CareerStructure.com
- Website type: Job board
- Owner: TotalJobs (Axel Springer SE)
- Website: www.careerstructure.com
- Registration: Optional
- Launched: 2006; 20 years ago
- Current status: Active

= CareerStructure.com =

UK employment website

CareerStructure.com is a UK employment website, owned and operated by TotalJobs UK. TotalJobs UK was a subsidiary of Reed Elsevier Group plc until 2012, when it was sold to Axel Springer AG. CareerStructure.com was established in November 2006 as a specialist job site, initially for UK construction industry professionals. In March 2008 the International Zone was launched that includes listings for construction jobs abroad.
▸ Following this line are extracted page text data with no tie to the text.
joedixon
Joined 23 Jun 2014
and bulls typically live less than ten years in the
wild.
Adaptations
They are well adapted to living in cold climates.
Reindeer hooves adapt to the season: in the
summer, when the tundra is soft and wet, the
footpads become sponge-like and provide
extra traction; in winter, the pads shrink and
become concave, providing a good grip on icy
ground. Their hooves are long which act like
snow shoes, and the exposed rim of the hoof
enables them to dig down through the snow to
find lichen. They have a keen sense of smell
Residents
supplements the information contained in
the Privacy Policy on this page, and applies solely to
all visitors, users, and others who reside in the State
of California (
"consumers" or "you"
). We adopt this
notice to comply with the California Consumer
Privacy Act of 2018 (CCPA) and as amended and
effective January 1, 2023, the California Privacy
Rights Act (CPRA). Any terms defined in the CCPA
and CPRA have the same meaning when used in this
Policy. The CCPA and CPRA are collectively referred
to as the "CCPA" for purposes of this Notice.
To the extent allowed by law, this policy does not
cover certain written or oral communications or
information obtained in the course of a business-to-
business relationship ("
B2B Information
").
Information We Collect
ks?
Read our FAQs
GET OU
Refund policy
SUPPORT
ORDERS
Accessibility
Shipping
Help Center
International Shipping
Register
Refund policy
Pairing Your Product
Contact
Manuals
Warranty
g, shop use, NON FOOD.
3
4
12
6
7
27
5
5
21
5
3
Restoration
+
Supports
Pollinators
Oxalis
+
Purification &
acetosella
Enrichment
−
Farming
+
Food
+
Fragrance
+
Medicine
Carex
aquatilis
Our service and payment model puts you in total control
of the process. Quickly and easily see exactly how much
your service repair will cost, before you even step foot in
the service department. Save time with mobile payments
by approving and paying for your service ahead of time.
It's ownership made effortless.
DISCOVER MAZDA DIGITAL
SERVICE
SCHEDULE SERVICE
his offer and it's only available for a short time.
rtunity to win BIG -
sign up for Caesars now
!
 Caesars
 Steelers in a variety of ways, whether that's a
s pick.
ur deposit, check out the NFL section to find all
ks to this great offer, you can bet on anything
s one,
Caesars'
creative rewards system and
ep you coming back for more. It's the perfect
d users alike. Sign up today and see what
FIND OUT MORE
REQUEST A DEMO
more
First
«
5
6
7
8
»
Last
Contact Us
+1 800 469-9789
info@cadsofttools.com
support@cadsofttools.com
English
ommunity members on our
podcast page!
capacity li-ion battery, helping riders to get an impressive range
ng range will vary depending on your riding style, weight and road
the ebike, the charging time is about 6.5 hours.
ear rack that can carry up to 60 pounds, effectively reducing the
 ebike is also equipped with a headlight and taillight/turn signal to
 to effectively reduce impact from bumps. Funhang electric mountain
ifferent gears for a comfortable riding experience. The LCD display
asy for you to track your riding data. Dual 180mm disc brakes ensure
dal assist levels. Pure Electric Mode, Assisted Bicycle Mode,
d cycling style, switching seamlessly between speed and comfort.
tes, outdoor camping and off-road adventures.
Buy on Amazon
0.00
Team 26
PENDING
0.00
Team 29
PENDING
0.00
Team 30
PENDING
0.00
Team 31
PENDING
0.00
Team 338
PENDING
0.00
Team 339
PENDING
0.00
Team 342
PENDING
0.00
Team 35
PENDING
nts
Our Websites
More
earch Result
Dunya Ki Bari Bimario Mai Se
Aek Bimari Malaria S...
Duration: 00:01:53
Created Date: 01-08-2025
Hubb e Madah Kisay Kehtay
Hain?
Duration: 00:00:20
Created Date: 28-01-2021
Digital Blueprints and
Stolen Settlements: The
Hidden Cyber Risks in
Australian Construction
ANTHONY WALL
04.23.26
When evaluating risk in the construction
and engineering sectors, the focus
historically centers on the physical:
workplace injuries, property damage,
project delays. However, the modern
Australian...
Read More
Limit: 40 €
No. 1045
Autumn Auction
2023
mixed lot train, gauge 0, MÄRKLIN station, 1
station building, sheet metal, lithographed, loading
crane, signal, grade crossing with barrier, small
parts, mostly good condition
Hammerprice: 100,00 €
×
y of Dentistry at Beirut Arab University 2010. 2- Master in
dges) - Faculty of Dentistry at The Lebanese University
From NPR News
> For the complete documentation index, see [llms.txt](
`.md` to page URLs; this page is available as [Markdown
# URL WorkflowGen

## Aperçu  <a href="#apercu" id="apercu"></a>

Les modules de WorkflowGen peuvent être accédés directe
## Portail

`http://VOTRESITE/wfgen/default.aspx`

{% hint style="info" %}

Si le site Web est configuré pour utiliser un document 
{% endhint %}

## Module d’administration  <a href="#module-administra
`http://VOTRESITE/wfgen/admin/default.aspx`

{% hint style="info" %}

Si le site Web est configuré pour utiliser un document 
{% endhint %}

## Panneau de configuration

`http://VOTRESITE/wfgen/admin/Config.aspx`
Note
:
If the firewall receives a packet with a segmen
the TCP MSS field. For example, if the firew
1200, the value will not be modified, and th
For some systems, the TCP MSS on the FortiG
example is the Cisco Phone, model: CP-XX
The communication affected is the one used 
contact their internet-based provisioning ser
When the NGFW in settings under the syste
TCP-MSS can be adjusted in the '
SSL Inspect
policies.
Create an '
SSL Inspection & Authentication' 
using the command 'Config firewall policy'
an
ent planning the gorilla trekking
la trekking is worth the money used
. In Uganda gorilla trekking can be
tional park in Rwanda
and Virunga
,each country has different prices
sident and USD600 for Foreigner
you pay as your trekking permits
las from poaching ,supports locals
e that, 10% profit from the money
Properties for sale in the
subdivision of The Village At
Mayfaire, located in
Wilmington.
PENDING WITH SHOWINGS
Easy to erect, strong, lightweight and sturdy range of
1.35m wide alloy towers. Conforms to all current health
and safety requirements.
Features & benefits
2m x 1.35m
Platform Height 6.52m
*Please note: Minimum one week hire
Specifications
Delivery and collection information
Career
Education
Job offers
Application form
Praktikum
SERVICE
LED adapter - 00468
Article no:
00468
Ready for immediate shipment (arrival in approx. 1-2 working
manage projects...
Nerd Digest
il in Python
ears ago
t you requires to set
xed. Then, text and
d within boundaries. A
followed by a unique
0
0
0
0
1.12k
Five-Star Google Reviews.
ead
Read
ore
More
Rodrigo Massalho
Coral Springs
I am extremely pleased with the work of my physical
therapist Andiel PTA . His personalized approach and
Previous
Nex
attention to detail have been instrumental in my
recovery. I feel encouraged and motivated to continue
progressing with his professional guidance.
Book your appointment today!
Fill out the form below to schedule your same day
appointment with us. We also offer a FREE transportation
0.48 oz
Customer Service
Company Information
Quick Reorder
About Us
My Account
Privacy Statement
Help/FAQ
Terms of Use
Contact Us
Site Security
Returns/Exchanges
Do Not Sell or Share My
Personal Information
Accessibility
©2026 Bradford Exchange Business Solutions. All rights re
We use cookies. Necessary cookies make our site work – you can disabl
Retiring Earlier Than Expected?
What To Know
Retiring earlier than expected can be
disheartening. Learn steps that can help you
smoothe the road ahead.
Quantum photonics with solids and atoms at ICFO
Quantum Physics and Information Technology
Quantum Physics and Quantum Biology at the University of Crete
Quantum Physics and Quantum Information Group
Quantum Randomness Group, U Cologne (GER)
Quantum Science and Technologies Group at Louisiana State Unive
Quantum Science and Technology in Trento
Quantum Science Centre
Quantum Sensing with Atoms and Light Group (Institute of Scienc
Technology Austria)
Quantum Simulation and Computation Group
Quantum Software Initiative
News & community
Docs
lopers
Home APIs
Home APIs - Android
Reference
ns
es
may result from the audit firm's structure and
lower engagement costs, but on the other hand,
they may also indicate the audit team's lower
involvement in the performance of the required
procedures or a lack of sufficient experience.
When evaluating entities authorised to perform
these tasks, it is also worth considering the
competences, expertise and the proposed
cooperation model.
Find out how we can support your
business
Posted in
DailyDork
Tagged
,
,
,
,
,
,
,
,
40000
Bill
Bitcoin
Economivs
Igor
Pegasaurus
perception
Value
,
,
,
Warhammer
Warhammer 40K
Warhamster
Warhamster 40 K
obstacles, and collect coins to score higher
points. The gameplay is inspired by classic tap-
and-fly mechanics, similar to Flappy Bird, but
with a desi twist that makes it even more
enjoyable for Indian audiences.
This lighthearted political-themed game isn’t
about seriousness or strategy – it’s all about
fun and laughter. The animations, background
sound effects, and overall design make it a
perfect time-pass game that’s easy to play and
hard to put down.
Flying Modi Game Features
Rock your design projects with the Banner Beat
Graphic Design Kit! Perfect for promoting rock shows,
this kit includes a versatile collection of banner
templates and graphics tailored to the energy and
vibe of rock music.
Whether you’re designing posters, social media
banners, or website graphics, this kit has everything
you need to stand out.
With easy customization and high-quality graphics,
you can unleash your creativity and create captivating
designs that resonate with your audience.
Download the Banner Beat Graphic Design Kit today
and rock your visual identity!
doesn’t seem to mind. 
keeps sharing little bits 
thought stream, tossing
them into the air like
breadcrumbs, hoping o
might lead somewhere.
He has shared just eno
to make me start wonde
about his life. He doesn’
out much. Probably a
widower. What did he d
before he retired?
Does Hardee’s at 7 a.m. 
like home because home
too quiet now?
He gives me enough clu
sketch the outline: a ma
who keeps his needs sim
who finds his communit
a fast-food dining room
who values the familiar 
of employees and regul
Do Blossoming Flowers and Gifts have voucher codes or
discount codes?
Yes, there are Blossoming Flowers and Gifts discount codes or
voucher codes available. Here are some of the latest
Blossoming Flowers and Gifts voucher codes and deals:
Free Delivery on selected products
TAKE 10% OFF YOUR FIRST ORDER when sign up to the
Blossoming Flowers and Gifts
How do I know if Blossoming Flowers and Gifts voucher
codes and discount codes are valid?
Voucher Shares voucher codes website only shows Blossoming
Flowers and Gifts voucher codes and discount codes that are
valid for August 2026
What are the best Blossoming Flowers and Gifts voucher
The site also features a news section that was launched in 2008, and a career advice section that includes information and advice on the numerous job types in the construction industry. Also featured in this section is information on current trends in the construction and built environment industry. Due to the increasing demand for green development in the construction and built environment industry, the Green Zone was launched in September 2009.

==Salary Benchmarker==
In 2010 CareerStructure.com conducted a salary survey of professionals working in construction and the built environment. A pop-up survey was placed on CareerStructure.com and emailed to registered job seekers. In total 5,723 responses were received from individuals based both in the UK and abroad. The data from the survey was incorporated into the Salary Benchmarker tool which launched in February 2011. Information relates to the specific job type, sector, location and level of experience of the average individual that meets the selected criteria. Within this the average remuneration, benefits and expectations are displayed in the tool.